India’s Exports and Market Dependency
India’s biggest market for clothing and textiles is the United States. It makes up between 28 and 30 percent of India’s overall exports. India exported $37 billion worth of clothing and textiles in 2024–2025. Since the installation of a 50% tariff, the industry has had difficulty stabilizing.
The Confederation of Indian Textile Industry reports that between April and November 2025, textile exports fell by 2.27% and apparel exports increased by just 2.28%. Manufacturers claim that stopping manufacturing is not an option despite these concerns. “The scenario about US tariffs is still quite murky,” said Agarwal. However, we must manufacture stuff. We must accept this danger.
Exporters’ Challenges
Some businesses have already suffered losses in order to keep exporting. The managing director of the 8,000-person Rajlaxmi Cotton Mills in Kolkata, Rajat Jaipuria, said, “We provided huge discounts to maintain exporting, expecting the matter would be addressed soon.” For the autumn season, his firm has now started up again. However, Jaipuria cautioned that if the new tariffs are put into effect, there would be dire repercussions. “For orders for the autumn season, we have recently started up manufacturing again.
But a 500% tariff would essentially amount to a prohibition,” he said. “If shipments to the US are prohibited, we do not comprehend how factories would continue to function.” For the next season, American consumers are already searching for alternatives to India. Tiruppur, which produces around 90% of India’s knitwear exports, is showing symptoms of pressure, according to officials. This demonstrates the strain on the supply chain.
⚠️ Industry Response & Export Concerns
- Production: Continues despite tariff threat
- Discounts: Offered to maintain clients
- Supply Chain: Tiruppur under stress
- Market Shift: US buyers exploring alternatives
- Government Role: Expected to intervene strategically
Frequently Asked Questions
1. Why is a 500% tax on Indian clothing being considered by the US?
The proposed tax is a component of US policies aimed at nations that continue to do business with Russia. Its goal is to punish countries that engage in certain transactions, such as the export of textiles from India.
2. What impact would a 500% tariff have on Indian exporters?
Indian clothing will become unaffordable for US consumers with a 500% tax. This may imperil the lives of millions of workers in the sector, dramatically cut exports, and stop operations in certain facilities.

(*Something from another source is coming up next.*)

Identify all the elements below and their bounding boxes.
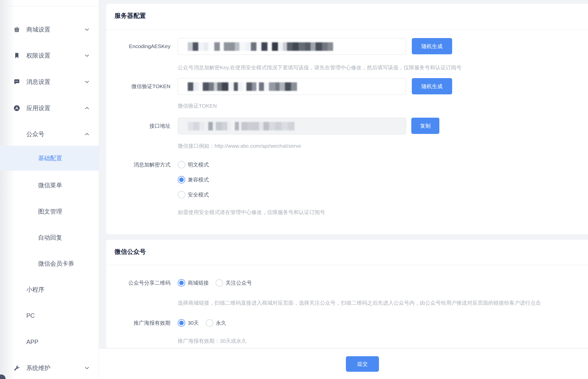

3. Why may this circumstance be advantageous to Bangladesh?
American consumers would probably move their purchases to Bangladesh as Indian clothing became more costly. Bangladesh could be able to overtake India in the US market because to lower labor costs and the absence of tariffs.
4. What is the size of the Indian clothing market in the United States?
About 28–30% of India’s total exports of clothing and textiles go to the US. India exported $37 billion worth of commodities to the United States in 2024–2025. The industry would suffer a serious setback if it lost this market.
5. How are Indian exporters reacting?
In spite of the uncertainty, manufacturers are seeking other markets, keeping up production, and providing discounts to keep customers. They emphasize, nonetheless, that the planned 500% tariff would have disastrous effects for company continuity.
Conclusion
For the Indian apparel business, the projected 500% US tax poses an existential threat. Bangladesh would benefit, while India may suffer a significant loss in jobs, manufacturing operations, and exports. To safeguard the industry and stop international orders from shifting to other nations, the government must act quickly and strategically.
Disclaimer
The only objective of this article is to provide information. Publicly accessible studies and professional judgments serve as the foundation for the information and claims about US tariffs, Indian exports, and industry reactions. It is not financial, legal, or investment advice.